Bermuda Re/insurers Raised $7.7B Of Capital

January 23, 2021 | 0 Comments

“Fitch-monitored Bermuda companies raised approximately $7.7 billion of capital in 2020/2021, including common and preferred equity, various debt securities and drawdowns on credit facilities,” Fitch Ratings said.

A statement from Fitch said, “The U.S. property/casualty [P/C] insurance and global reinsurance markets, including Bermuda [re]insurers, are positioned to benefit from recovering market conditions in 2021, with higher-than-expected catastrophe losses and coronavirus-driven claims driving premium rate increases, Fitch Ratings says.

“[Re]insurers’ underlying profitability should improve in 2021, as rate rises across almost all business lines outpace loss cost inflation and the impact of reduced investment income from persistently low interest rates.

“Tighter underwriting of commercial lines and normalizing catastrophic losses will support underwriting profits; however, adequate or improved capital returns will continue to be challenged by competitive pressures, lower investment income from persistently lower interest rates, and deteriorating asset quality.

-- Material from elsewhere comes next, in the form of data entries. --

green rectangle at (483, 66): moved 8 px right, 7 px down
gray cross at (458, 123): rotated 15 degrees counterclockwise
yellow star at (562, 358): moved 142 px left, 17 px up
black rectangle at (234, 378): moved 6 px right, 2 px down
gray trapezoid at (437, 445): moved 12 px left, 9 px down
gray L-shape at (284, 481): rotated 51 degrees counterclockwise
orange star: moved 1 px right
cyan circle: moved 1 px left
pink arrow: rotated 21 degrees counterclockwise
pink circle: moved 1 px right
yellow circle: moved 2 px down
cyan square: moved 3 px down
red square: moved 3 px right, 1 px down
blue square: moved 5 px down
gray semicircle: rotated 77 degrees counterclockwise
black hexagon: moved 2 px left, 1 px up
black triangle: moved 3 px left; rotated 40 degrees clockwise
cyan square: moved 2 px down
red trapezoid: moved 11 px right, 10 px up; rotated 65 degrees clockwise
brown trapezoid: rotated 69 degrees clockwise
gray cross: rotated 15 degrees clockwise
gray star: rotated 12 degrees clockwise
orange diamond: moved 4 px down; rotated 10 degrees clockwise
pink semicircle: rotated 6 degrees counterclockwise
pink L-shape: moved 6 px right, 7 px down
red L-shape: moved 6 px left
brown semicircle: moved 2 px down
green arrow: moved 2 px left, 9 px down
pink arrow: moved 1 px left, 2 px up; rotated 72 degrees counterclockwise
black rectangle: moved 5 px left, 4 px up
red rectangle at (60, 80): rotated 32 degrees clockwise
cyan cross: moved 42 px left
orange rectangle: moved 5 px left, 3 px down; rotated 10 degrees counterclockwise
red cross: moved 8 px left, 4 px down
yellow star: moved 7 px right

“The pricing of the January 2021 reinsurance renewal season, while improving for the third consecutive year, was somewhat disappointing for reinsurers. However, price increases have gained momentum through the various renewal seasons since the onset of the pandemic, with the market expect to continue to harden through 2022 as premium rate increases take hold.

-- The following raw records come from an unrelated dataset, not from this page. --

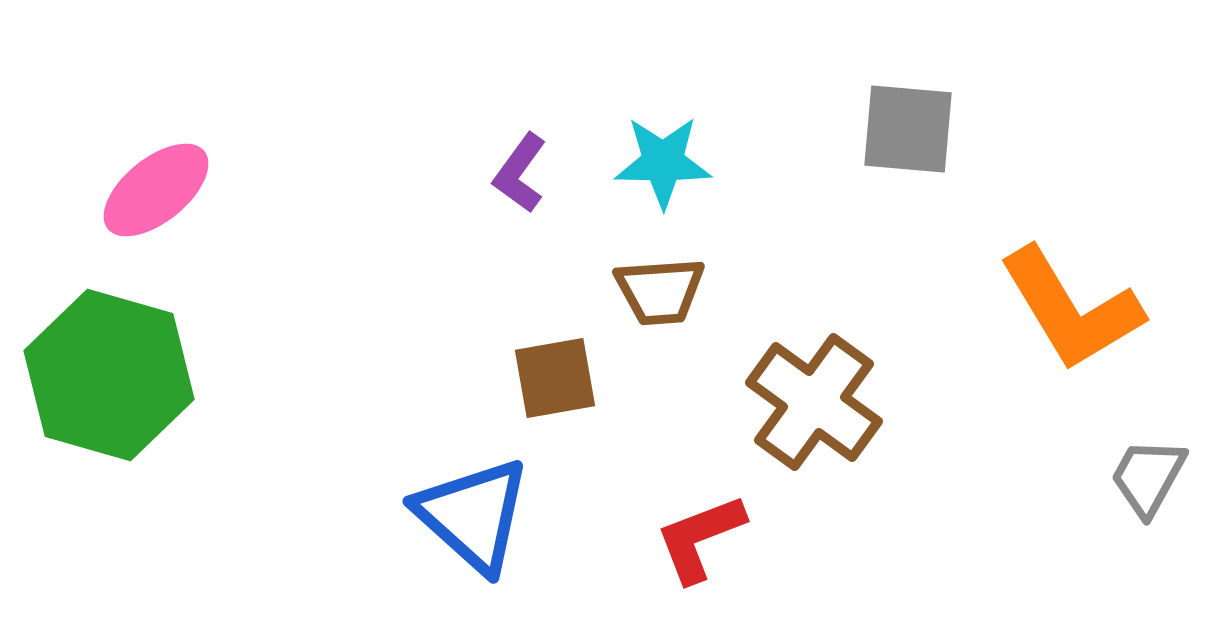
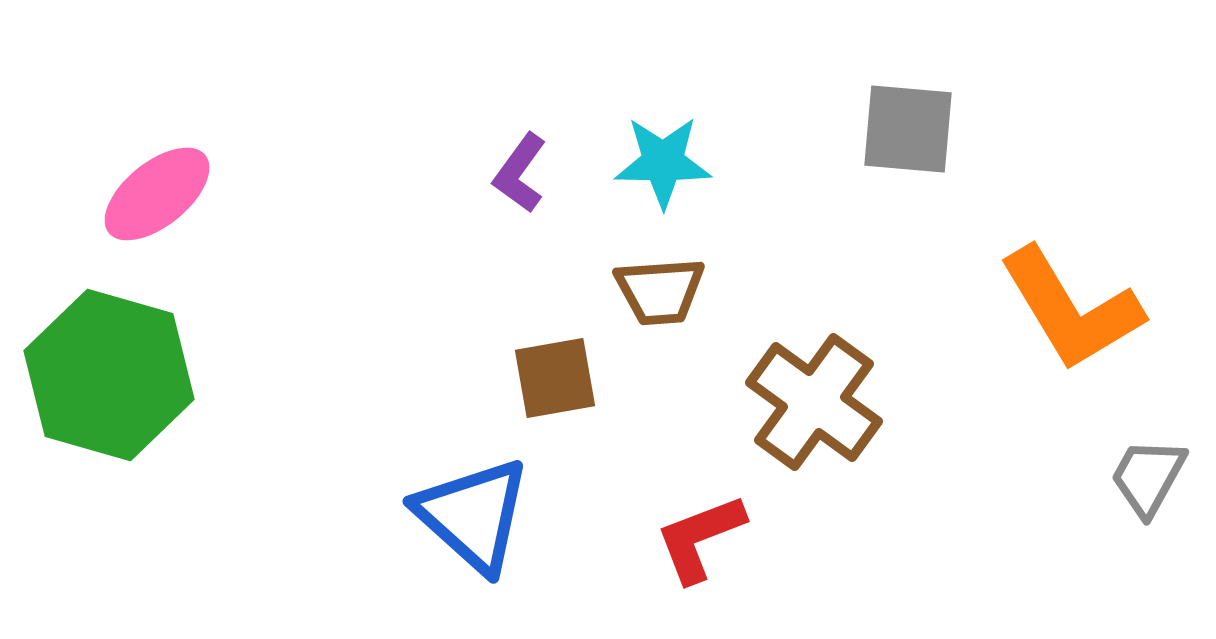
pink ellipse: moved 1 px right, 4 px down
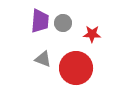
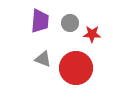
gray circle: moved 7 px right
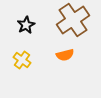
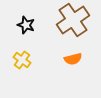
black star: rotated 24 degrees counterclockwise
orange semicircle: moved 8 px right, 4 px down
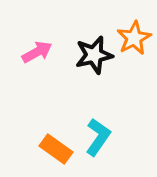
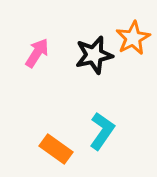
orange star: moved 1 px left
pink arrow: moved 1 px down; rotated 28 degrees counterclockwise
cyan L-shape: moved 4 px right, 6 px up
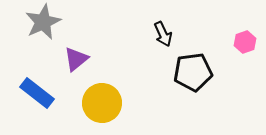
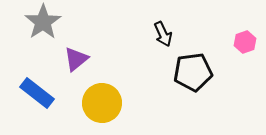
gray star: rotated 9 degrees counterclockwise
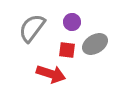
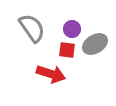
purple circle: moved 7 px down
gray semicircle: rotated 108 degrees clockwise
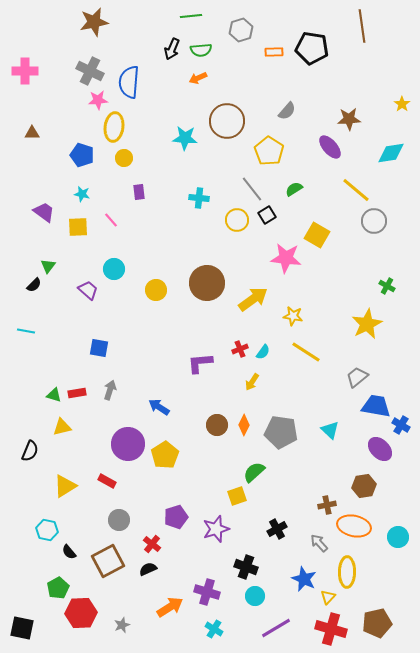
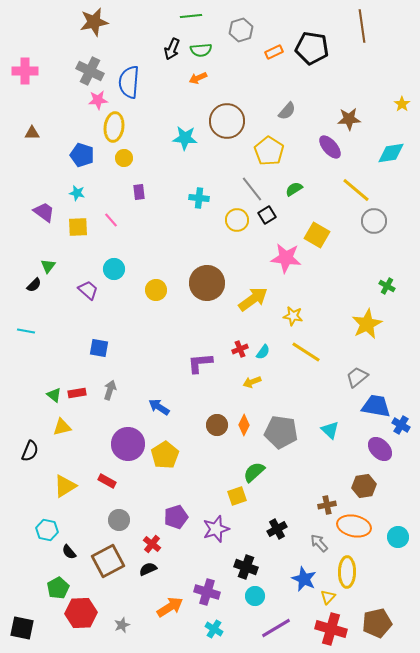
orange rectangle at (274, 52): rotated 24 degrees counterclockwise
cyan star at (82, 194): moved 5 px left, 1 px up
yellow arrow at (252, 382): rotated 36 degrees clockwise
green triangle at (54, 395): rotated 21 degrees clockwise
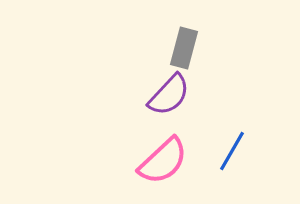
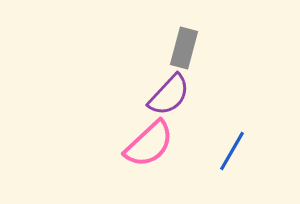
pink semicircle: moved 14 px left, 17 px up
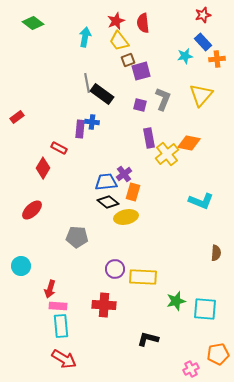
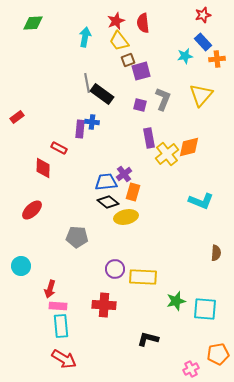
green diamond at (33, 23): rotated 40 degrees counterclockwise
orange diamond at (189, 143): moved 4 px down; rotated 25 degrees counterclockwise
red diamond at (43, 168): rotated 30 degrees counterclockwise
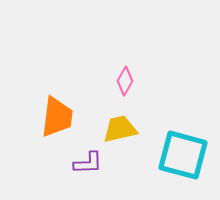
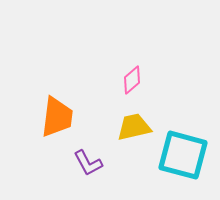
pink diamond: moved 7 px right, 1 px up; rotated 20 degrees clockwise
yellow trapezoid: moved 14 px right, 2 px up
purple L-shape: rotated 64 degrees clockwise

“The sector’s capital strength remained largely unscathed despite substantial pandemic-related underwriting losses in several segments. [Re]insurers saw sizable new capital issuance in 2020 following the onset of the pandemic, as firms took advantage of the low rate environment and accommodative markets supported by unprecedented government stimulus to raise capital amid market uncertainty and liquidity concerns exacerbated by the pandemic fallout. Fitch-monitored Bermuda companies raised approximately $7.7 billion of capital in 2020/2021, including common and preferred equity, various debt securities and drawdowns on credit facilities.

“M&A has been subdued amid improved organic growth opportunities given the hardening market. However, if price improvement is not sufficient to offset the added strain of coronavirus losses, weaker companies could become acquisition targets.

“Fitch maintains a stable rating outlook on both the U.S. P/C insurance and global reinsurance market sectors, with ratings headroom supported by solid business profiles, capital strength, reserve adequacy and effective risk management processes.”